Le delibere sospette della giunta di Alcamo. Per l'Anci è tutto regolare
Per l’Anci Sicilia le delibere dell’amministrazione comunale di Alcamo sono regolari.
L’Associazione dei Comuni risponde alla richiesta di parere inviata dalla giunta guidata dal sindaco Domenico Surdi sulla vicenda delle delibere approvate nel periodo in cui la giunta non era nel plenum.
L’amministrazione Surdi, come abbiamo raccontato, quest’estate è rimasta per quasi un mese senza un membro nella squadra assessoriale. Una circostanza che potrebbe determinare l’illegittimità delle delibere in quel periodo approvate ed eventualmente dei danni erariali per l’Ente, e quindi per la comunità.
“Nelle scorse settimane –dichiara il Sindaco Domenico Surdi -avevamo chiesto un parere in merito alla presunta illegittimità delle deliberazioni della Giunta Comunale per ragioni legate alla sua incompletezza (assessore Russo dimessosi il 1^ Giugno e sostituito il 26 Giugno). Adesso - continua il Sindaco - il parere reso dall’Anci conferma quanto avevamo sostenuto circa la piena legittimità delle delibere approvate in Giunta prima della nomina del nuovo assessore. Peraltro a maggior tutela, viene anche indicato l’autorevole parere del Ministero dell’Interno. L’occasione è stata comunque utile per fugare ogni dubbio, per rispetto dell’intero Consiglio e della Città cui dobbiamo sempre dar conto”.
Infatti si legge nella nota pervenuta dall’ANCI “L’orientamento prevalente è che la completezza dell’organo inerisce solo al momento dell'insediamento e non a momenti successivi. Conseguentemente se il collegio, una volta che sia regolarmente costituito, rimane privo di alcuni componenti, può continuare legittimamente ad operare purché il numero dei componenti in carica non discenda al di sotto del quorum strutturale.
In particolare relativamente al funzionamento della giunta, il Ministero dell’Interno con parere del 2 dicembre 2011 (05.03.02) ha affermato: ”Se, in prosieguo di tempo, qualcuno dei componenti viene a mancare, deve ritenersi che il collegio possa continuare legittimamente a svolgere le sue funzioni, nelle more della reintegrazione del plenum, purché sia sussistente il quorum strutturale (così Cons. St. sez. V 8 luglio 1977 n. 767); la giurisprudenza in parola motiva, invero, tale soluzione con la necessità di impedire la paralisi dell'organo, privilegiando l'efficienza rispetto alla rappresentatività.”

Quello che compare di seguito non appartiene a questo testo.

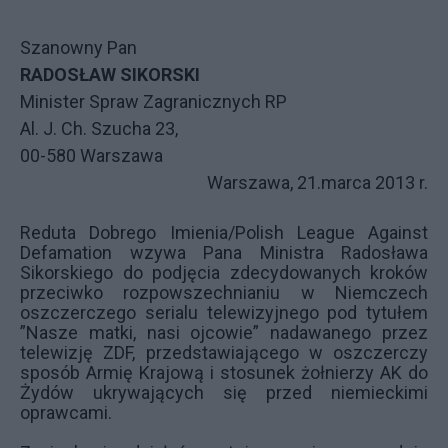
Szanowny Pan
RADOSŁAW SIKORSKI
Minister Spraw Zagranicznych RP
Al. J. Ch. Szucha 23,
00-580 Warszawa
Warszawa, 21.marca 2013 r.
Reduta Dobrego Imienia/Polish League Against
Defamation wzywa Pana Ministra Radosława
Sikorskiego do podjęcia zdecydowanych kroków
przeciwko rozpowszechnianiu w Niemczech
oszczerczego serialu telewizyjnego pod tytułem
”Nasze matki, nasi ojcowie” nadawanego przez
telewizję ZDF, przedstawiającego w oszczerczy
sposób Armię Krajową i stosunek żołnierzy AK do
Żydów ukrywających się przed niemieckimi
oprawcami.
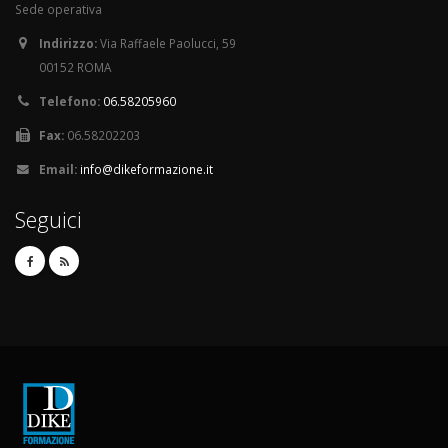
Sede operativa
Indirizzo:
Via Raffaele Paolucci, 59
00152 ROMA
Telefono:
06.58205960
Fax:
06.58202203
Email:
info@dikeformazione.it
Seguici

Qualche settimana fa, invece, la Regione aveva “bacchettato” l’amministrazione alcamese dicendo, sostanzialmente, di fare delle verifiche più approfondite perchè quelle delibere potrebbero essere illegittime. Il caso era stato sollevato dal consigliere comunale di opposizione Giacomo Sugamieli, che in estate ha inviato una richiesta di ispezione alla Regione, alla Prefettura, alla Procura di Trapani, a quella della Corte dei Conti, e persino all'Anac.